[Dataset entries]
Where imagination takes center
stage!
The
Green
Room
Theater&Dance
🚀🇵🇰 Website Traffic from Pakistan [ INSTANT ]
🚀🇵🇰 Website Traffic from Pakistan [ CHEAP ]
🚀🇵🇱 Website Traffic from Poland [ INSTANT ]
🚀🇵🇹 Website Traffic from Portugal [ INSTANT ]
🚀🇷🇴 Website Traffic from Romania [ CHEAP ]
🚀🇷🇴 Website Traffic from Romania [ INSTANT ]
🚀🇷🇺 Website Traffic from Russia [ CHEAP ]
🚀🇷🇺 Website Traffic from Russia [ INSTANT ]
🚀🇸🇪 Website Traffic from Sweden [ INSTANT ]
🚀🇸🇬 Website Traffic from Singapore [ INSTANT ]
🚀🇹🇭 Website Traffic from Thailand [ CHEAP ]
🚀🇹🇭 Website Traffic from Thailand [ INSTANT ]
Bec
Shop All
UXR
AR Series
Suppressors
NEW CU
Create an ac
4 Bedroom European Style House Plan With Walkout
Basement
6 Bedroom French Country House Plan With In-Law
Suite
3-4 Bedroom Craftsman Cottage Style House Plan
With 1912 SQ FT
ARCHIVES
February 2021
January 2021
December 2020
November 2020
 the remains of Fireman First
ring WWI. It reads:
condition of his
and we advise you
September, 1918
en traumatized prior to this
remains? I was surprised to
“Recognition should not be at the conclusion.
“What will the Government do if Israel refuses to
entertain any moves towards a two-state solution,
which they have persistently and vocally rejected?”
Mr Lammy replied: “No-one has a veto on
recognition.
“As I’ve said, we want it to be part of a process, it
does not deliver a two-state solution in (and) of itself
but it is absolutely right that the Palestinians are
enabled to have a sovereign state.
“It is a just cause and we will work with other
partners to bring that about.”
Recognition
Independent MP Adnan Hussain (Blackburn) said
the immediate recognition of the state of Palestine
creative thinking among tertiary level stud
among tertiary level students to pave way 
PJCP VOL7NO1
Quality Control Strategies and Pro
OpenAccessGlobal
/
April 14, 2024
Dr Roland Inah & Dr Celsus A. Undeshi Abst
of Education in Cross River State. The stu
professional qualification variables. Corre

About this exercise: What lines of the data include the word "Pakistan"? Copy each of them.

Finished task:
🚀🇵🇰 Website Traffic from Pakistan [ INSTANT ]
🚀🇵🇰 Website Traffic from Pakistan [ CHEAP ]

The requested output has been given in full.